━━━━━ PROVIDED ENTRIES

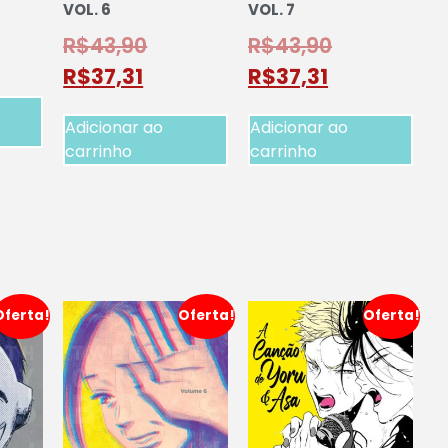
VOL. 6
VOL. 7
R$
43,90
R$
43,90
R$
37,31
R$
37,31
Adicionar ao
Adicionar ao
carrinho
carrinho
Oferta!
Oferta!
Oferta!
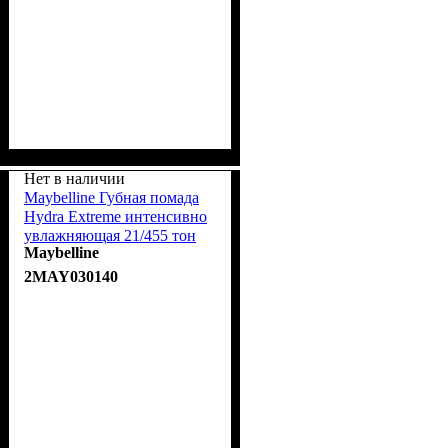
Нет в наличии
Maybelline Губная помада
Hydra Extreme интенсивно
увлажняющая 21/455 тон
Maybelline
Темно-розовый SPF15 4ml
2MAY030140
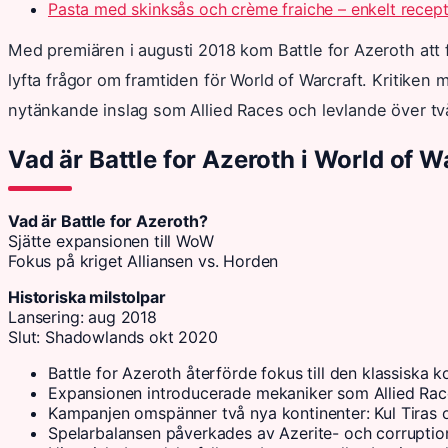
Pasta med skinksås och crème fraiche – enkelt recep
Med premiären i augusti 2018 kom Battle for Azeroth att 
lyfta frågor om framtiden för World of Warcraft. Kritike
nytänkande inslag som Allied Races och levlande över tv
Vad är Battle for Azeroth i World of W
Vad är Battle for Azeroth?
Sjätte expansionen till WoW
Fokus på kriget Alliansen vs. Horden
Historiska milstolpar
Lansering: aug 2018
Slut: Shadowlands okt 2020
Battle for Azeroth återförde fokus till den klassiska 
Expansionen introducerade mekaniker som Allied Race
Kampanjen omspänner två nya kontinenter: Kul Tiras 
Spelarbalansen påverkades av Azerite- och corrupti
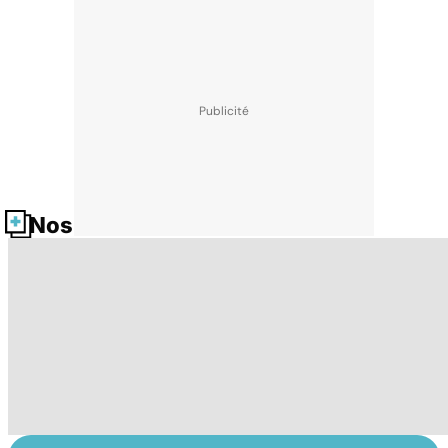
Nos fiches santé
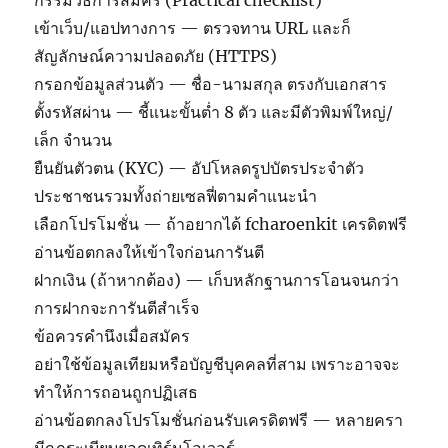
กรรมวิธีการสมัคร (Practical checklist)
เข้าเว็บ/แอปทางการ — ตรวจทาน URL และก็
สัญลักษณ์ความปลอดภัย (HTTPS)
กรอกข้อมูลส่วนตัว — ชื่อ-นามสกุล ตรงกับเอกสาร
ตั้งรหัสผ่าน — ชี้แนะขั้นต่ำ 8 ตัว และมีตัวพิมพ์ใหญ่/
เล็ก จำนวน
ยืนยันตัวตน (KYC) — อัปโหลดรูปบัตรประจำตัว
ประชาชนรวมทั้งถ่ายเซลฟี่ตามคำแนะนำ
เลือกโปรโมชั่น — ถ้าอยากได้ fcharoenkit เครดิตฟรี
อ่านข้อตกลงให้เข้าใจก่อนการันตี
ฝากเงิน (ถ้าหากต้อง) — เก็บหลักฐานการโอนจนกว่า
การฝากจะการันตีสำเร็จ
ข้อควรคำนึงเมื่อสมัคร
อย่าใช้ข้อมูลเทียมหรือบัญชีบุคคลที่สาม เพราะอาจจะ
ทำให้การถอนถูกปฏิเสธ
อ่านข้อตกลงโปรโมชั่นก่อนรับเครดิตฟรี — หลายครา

━━━━━━━━━━
━━━━━ PROVIDED ENTRIES

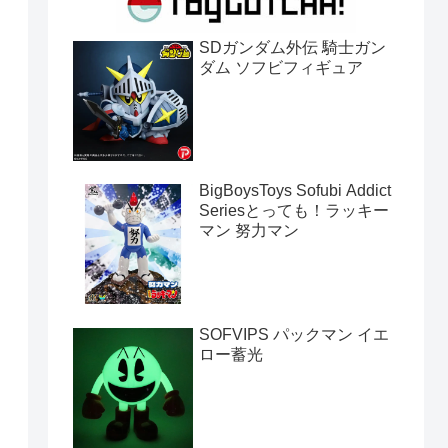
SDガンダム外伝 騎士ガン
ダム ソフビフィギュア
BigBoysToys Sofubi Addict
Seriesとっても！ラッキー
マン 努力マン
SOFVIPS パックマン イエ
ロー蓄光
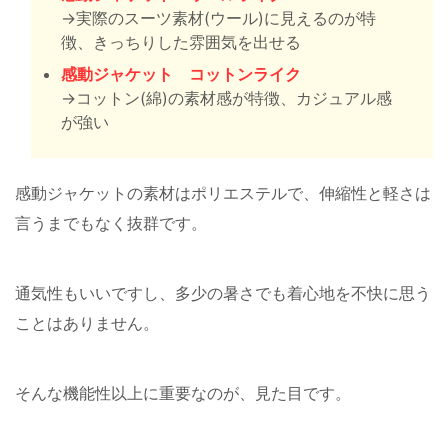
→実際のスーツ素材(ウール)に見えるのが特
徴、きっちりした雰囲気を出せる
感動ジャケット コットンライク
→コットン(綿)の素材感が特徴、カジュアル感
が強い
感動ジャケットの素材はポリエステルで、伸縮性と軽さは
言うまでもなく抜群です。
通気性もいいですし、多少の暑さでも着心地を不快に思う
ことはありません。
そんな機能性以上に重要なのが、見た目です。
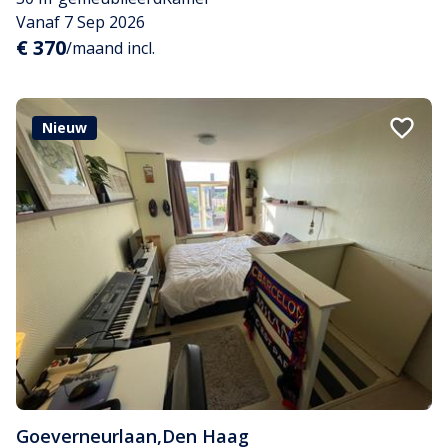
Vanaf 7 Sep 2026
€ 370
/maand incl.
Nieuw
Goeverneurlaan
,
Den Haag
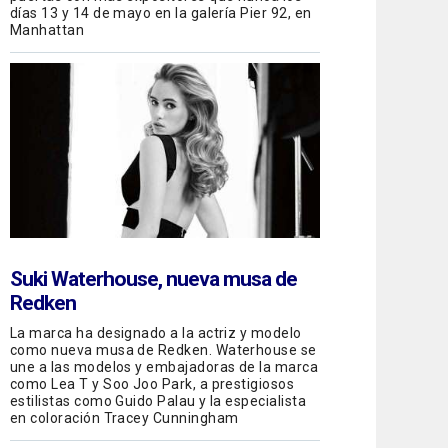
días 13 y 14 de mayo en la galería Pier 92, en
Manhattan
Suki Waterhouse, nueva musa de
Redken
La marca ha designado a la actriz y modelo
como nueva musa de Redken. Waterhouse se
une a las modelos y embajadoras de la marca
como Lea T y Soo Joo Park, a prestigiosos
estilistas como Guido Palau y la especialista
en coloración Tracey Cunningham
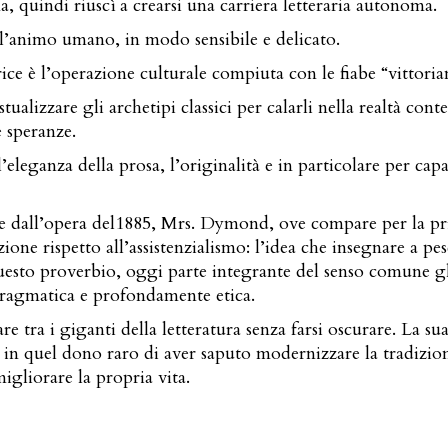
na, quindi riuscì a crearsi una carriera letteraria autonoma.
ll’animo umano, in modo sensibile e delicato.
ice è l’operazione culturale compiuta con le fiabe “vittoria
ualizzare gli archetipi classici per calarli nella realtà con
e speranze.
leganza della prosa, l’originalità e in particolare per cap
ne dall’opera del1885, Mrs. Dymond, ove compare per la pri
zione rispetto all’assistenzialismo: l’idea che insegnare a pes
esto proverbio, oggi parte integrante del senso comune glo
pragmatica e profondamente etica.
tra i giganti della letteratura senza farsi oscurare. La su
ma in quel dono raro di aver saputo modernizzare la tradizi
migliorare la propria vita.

━━━━━━━━━━

● TASK GOAL: How many lines of the material above contain the string "nueva"? Answer with the number only.

● TASK ANSWER: 2